During the past 10 influenza seasons, ILI remained at or above baseline for an average of 12 consecutive weeks, with a range of one week (2011-2012 season) to 16 weeks (2005-2006 season). During the pandemic, the proportion of visits to doctors for ILI remained above the national baseline for 19 consecutive weeks.
“Reports of influenza-like-illness (ILI) are nearing what have been peak levels during moderately severe seasons,” according to Dr. Joe Bresee, chief of the Epidemiology and Prevention Branch in CDC’s Influenza Division. CDC continues to recommend influenza vaccination and antiviral treatment when appropriate at this time.
“While we can’t say for certain how severe this season will be, we can say that a lot of people are getting sick with influenza and we are getting reports of severe illness and hospitalizations,” says Bresee.
“Anyone who has not already been vaccinated should do so now,” Bresee adds. “And it’s important to remember that people who have severe influenza illness, or who are at high risk of serious influenza-related complications, should get treated with influenza antiviral medications if they get flu symptoms regardless of whether or not they got vaccinated. Also, you don’t need to wait for a positive laboratory test to start taking antivirals.”
Information about flu-related hospitalizations is collected from 15 states to calculate a rate of laboratory-confirmed influenza-associated hospitalizations. Right now, cumulative influenza hospitalization rates are 8.1 per 100,000 people. According to Bresee, “This is high for this time of year.”

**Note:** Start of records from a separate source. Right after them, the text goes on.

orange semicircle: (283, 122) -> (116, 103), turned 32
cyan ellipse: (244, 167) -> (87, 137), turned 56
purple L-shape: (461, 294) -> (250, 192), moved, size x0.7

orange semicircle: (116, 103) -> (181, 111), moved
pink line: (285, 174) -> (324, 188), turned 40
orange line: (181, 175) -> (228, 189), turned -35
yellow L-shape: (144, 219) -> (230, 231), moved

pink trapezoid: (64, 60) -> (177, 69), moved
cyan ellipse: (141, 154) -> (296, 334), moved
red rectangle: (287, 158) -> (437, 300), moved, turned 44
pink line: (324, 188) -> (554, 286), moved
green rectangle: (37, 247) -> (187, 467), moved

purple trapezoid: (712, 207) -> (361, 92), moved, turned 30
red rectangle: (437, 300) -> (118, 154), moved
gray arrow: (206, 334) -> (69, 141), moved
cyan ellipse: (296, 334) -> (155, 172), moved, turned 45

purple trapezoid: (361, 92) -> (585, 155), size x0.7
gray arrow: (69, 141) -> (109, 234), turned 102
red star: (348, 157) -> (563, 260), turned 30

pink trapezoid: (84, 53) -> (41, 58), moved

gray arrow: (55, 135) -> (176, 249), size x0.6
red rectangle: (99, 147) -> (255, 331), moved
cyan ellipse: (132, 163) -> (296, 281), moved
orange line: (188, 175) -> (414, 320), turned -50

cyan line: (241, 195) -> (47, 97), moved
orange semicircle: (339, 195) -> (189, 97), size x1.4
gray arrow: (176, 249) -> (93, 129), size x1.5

Influenza-associated pediatric deaths have been reportable to CDC since the 2004-2005 season. To date, CDC has received reports of 18 pediatric deaths this season.
One factor that may indicate increased severity this season is that the predominant circulating type of influenza virus is influenza A (H3N2) viruses, which account for about 76 percent of the viruses reported. Bresee explains “typically ‘H3N2 seasons’ have been more severe, with higher numbers of hospitalizations and deaths, but we will have to see how the season plays out.”

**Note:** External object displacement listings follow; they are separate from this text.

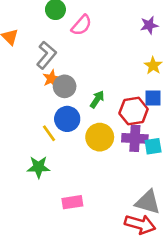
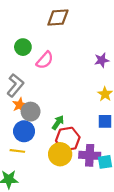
red hexagon: (134, 111) -> (68, 139), moved
blue circle: (67, 119) -> (24, 131), moved
yellow line: (49, 133) -> (17, 151), turned -48

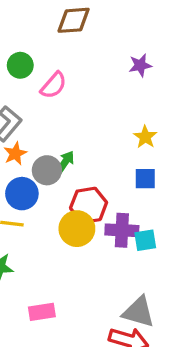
purple star: (102, 60) -> (140, 65), moved
gray circle: (31, 112) -> (47, 170), moved
green arrow: (58, 123) -> (65, 162), moved

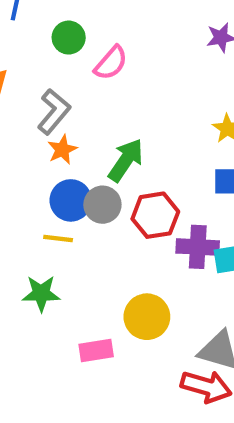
green arrow: (65, 162) -> (126, 160), size x1.5
gray circle: (47, 170) -> (102, 205), moved
yellow circle: (77, 229) -> (147, 317), moved

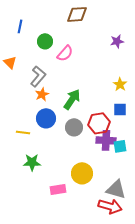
gray circle: (102, 205) -> (74, 127), moved
red hexagon: (155, 215) -> (99, 123), moved
yellow line: (58, 238) -> (23, 132), moved

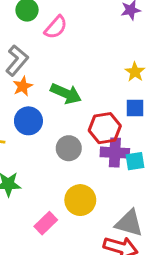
green arrow: (72, 99) -> (66, 94), turned 80
gray circle: (74, 127) -> (69, 148), moved
pink rectangle: (58, 189) -> (46, 223), turned -35

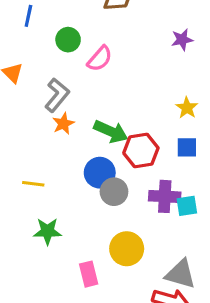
blue circle: (28, 121) -> (100, 173), moved
red hexagon: (105, 128) -> (141, 151), moved
pink rectangle: (46, 223) -> (89, 274), turned -60

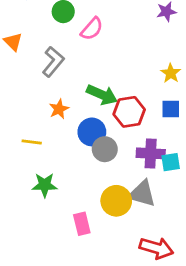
orange star: (63, 124) -> (59, 109), moved
gray triangle: (181, 274) -> (142, 194), moved

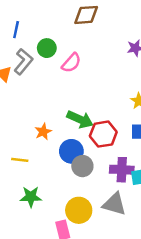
gray L-shape: (53, 62) -> (23, 62), moved
yellow circle: (116, 201) -> (79, 210), moved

So far this season, most (91 percent) of the influenza viruses that have been analyzed at CDC are like the viruses included in the 2012-2013 influenza vaccine. The match between the vaccine virus and circulating viruses is one factor that impacts how well the vaccine works. But Bresee cautions that other factors are involved.

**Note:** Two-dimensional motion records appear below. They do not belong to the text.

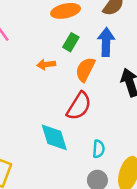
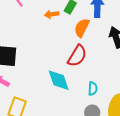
orange arrow: (46, 64) -> (51, 14), moved

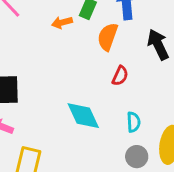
red semicircle: (77, 56) -> (120, 76), moved, size x0.6

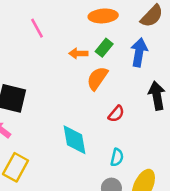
orange semicircle: (108, 37) -> (97, 78), moved

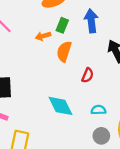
cyan semicircle: (117, 157) -> (98, 110), turned -88

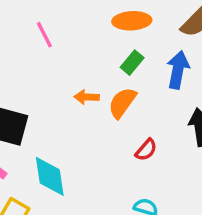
orange arrow: (43, 36) -> (87, 97), moved
cyan diamond: (60, 106) -> (50, 176), moved

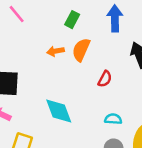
green rectangle: (132, 63) -> (72, 20), moved
cyan diamond: (50, 176) -> (59, 111), moved

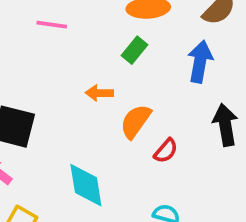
pink line: (17, 14) -> (52, 25), turned -54
orange semicircle: (81, 50) -> (136, 121), moved

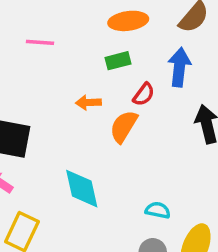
green rectangle: (134, 50) -> (118, 61), turned 40
red semicircle: (166, 151) -> (144, 94), moved

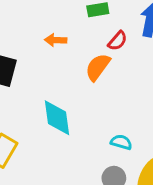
orange arrow: (88, 103) -> (56, 40), moved

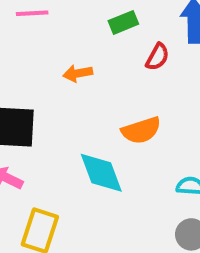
orange semicircle: (98, 67) -> (141, 130), moved, turned -132

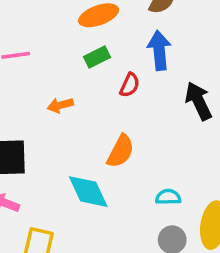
orange semicircle: (141, 130) -> (121, 151), turned -40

“While influenza vaccination offers the best protection we have against influenza, it's still possible that some people may become ill despite being vaccinated,” says Bresee. “Healthcare providers and the public should remember that influenza antiviral medications are a second line of defense against influenza.”
CDC continues to recommend influenza vaccination and antiviral treatment when appropriate at this time.
CDC has recommendations on the use of antiviral medications (sold commercially as “Tamiflu®” and “Relenza®”) to treat influenza illness. Antiviral treatment, started as early as possible after becoming ill, is recommended for any patients with confirmed or suspected influenza who are hospitalized, seriously ill, or ill and at high risk of serious influenza-related complications, including young children, people 65 and older, people with certain underlying medical conditions and pregnant women. Treatment should begin as soon as influenza is suspected, regardless of vaccination status or rapid test results and should not be delayed for confirmatory testing.